Google Frankreich im Jahr 2023: Sébastien Missoffe an der lokalen Spitze
Die Leitung von Google beschränkt sich nicht auf das Silicon Valley. In Frankreich ist Sébastien Missoffe seit 2017 Geschäftsführer. Als ehemaliger Mitarbeiter von L’Oréal überwacht er die französischen Aktivitäten und deren etwa 1.300 Mitarbeiter, bei einer globalen Belegschaft von rund 180.000 Personen.

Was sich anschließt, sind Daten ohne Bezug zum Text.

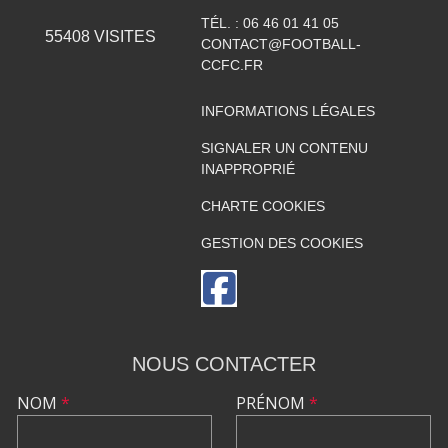
TÉL. :
06 46 01 41 05
55408
VISITES
CONTACT@FOOTBALL-
CCFC.FR
INFORMATIONS LÉGALES
SIGNALER UN CONTENU
INAPPROPRIÉ
CHARTE COOKIES
GESTION DES COOKIES
NOUS CONTACTER
NOM
*
PRÉNOM
*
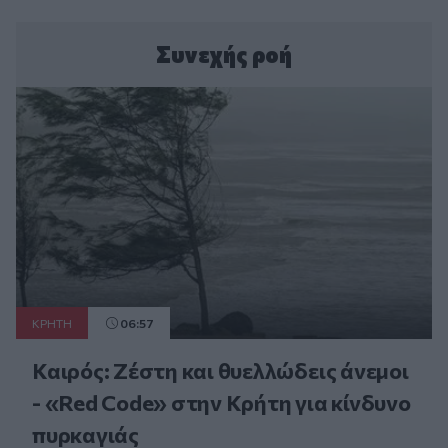
Συνεχής ροή
ΚΡΗΤΗ
06:57
Καιρός: Ζέστη και θυελλώδεις άνεμοι
- «Red Code» στην Κρήτη για κίνδυνο
πυρκαγιάς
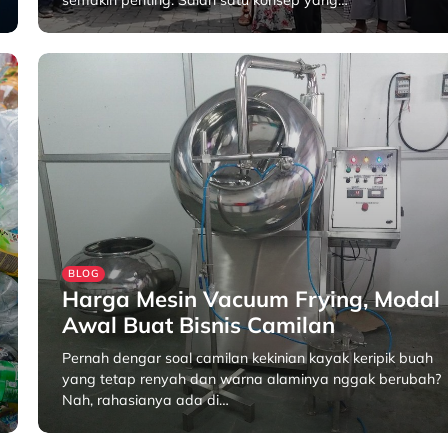
semakin penting. Salah satu konsep yang…
April 16, 2025
BLOG
Harga Mesin Vacuum Frying, Modal
Awal Buat Bisnis Camilan
Pernah dengar soal camilan kekinian kayak keripik buah
yang tetap renyah dan warna alaminya nggak berubah?
Nah, rahasianya ada di…
April 11, 2025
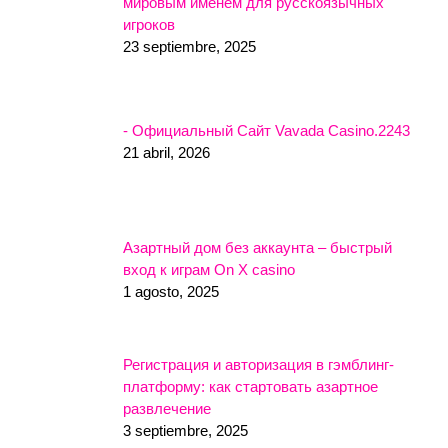
мировым именем для русскоязычных
игроков
23 septiembre, 2025
- Официальный Сайт Vavada Casino.2243
21 abril, 2026
Азартный дом без аккаунта – быстрый
вход к играм On X casino
1 agosto, 2025
Регистрация и авторизация в гэмблинг-
платформу: как стартовать азартное
развлечение
3 septiembre, 2025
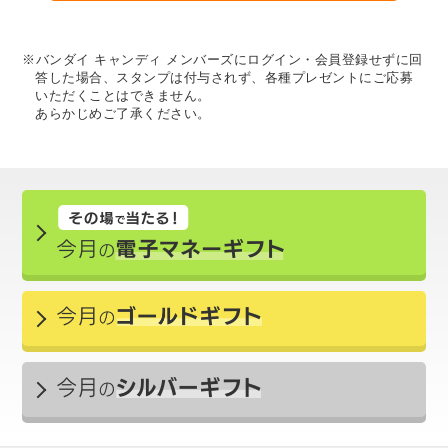
※バンダイ キャンディ メンバーズにログイン・会員登録せずに回
答した場合、スタンプは付与されず、各種プレゼントにご応募
いただくことはできません。
あらかじめご了承ください。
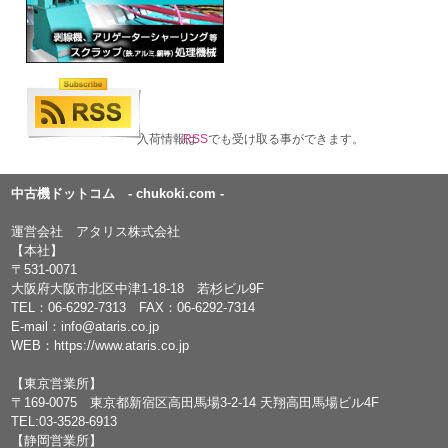
入荷情報は
RSS
でも受け取る事ができます。
中古機ドットコム - chukoki.com -
運営会社 アタリス株式会社
【本社】
〒531-0071
大阪府大阪市北区中津1-18-18 若杉ビル9F
TEL：
06-6292-7313
FAX：06-6292-7314
E-mail：
info@ataris.co.jp
WEB：
https://www.ataris.co.jp
【東京営業所】
〒169-0075 東京都新宿区高田馬場3-2-14 天翔高田馬場ビル4F
TEL:03-3528-6913
【静岡営業所】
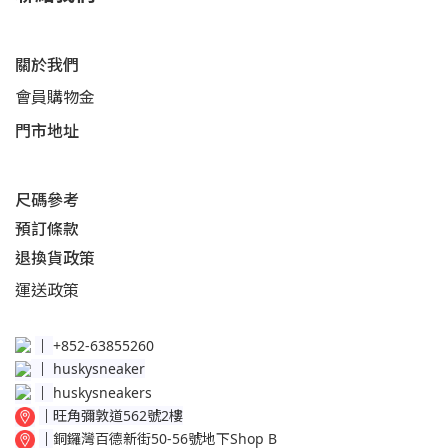
關於我們
會員購物金
門市地址
尺碼參考
預訂條款
退換貨政策​
運送
政策​
│
+852-63855260
│
huskysneaker
│
huskysneakers
│
旺角彌敦道562號2樓
│
銅鑼灣百德新街50-56號地下Shop B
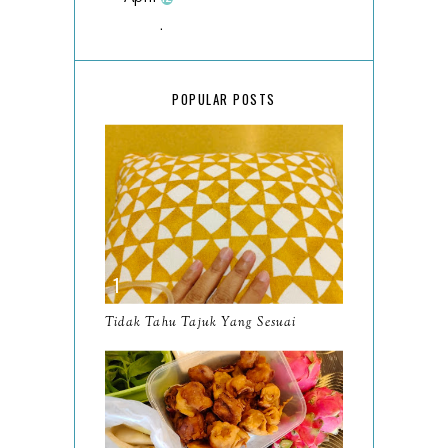
March
18
February
15
POPULAR POSTS
January
17
2025
134
December
15
November
14
October
13
September
9
Tidak Tahu Tajuk Yang Sesuai
August
8
July
14
June
10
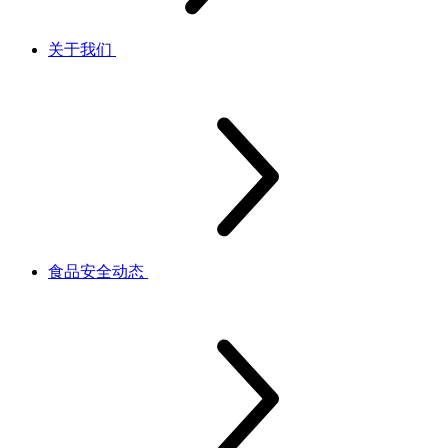
关于我们
食品安全动态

Missoffe leitet die lokale Strategie von Google in Frankreich, insbesondere die Partnerschaften mit öffentlichen Akteuren und die Ausbildungsinitiativen. Im Jahr 2024 kündigte Google Frankreich eine Partnerschaft mit France Travail an, um Arbeitsuchende im Bereich künstliche Intelligenz auszubilden. Diese lokalen Entscheidungen sind Teil des globalen strategischen Rahmens, der von Pichai festgelegt wurde, passen sich jedoch den spezifischen Gegebenheiten des französischen Marktes und dem europäischen regulatorischen Rahmen an.
Governance von Alphabet: Die Grenzen des aktuellen Modells
Die Frage der Governance von Alphabet geht über den Werdegang von Pichai hinaus. Die Mitbegründer Larry Page und Sergey Brin behalten durch eine Struktur mit mehrfachen Stimmrechten die Kontrolle über die Aktien. Pichai leitet die täglichen Geschäfte, aber die wesentlichen kapitalistischen Entscheidungen liegen weiterhin in den Händen der Gründer.
Diese Diskrepanz zwischen operativer Macht und Aktionärsmacht schafft eine ungewöhnliche Situation für ein Unternehmen dieser Größe. Die Antitrust-Klagen des Justizministeriums der Vereinigten Staaten fügen eine weitere Komplexitätsebene hinzu. Pichai muss die Geschäftspraktiken von Google (insbesondere seine dominante Position in der Online-Suche) verteidigen und gleichzeitig die technologische Zukunft des Unternehmens vorbereiten.
Der Werdegang von Sundar Pichai illustriert einen ungewöhnlichen Weg der sozialen und beruflichen Mobilität in der globalen Tech-Branche. Von Madurai an der Spitze eines Unternehmens, das mehrere Hundert Milliarden Dollar an Marktkapitalisierung wert ist, bleibt seine Position im Jahr 2023 die eines operativen Geschäftsführers, der nicht die letztendliche Kontrolle über das Unternehmen hat, das er leitet. Diese strukturelle Spannung zwischen Management und Gründeraktionariat definiert weiterhin die Governance von Alphabet.